# Hello from the South East!



## PridetoBe (Nov 3, 2007)

Hello from Florida!

I'm Elizabeth, I'm 22 (almost 23), engaged and mom to a 2yo, pregnant with #2 due April 20th. I'm also soon-to-be stepmom to a little girl & boy (Devon age 9 and Courtney age 6). I'm a full time college student, due to graduate in May 08. I'm a Philosophy major & Psychology minor. 

I've been riding since I was 7, used to show h/j and now ride strictly dressage. I currently own 1.5 horses. Pride, a 6yo rescued Morgan gelding that stands around 15hh. He was an abuse/neglect case and I got him about a month ago. He will never leave my farm. I will be restarting him under saddle after I have my baby..hopefully next May or June.

I also am expecting a Paint foal due February 16th. I am boarding my friend's mare for free for a year in exchange for the foal.
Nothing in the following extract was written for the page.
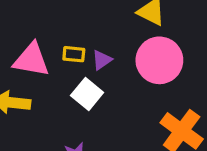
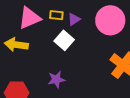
pink triangle: (31, 60) -> (30, 18), turned -35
I am hoping for a colt (i.e. gelding). 

I've attached pictures of Pride (the bay) and Jazz (mom-to-be).


----------



## PoptartShop (Jul 25, 2010)

Welcome to the Horse Forum!! 
Aww congrats, must be exciting (you're pregnant!)!  
Lovely horsies, I'm sure the foal will be gorgeous!!!  It's great you rescued Pride!!!
Have fun posting!


----------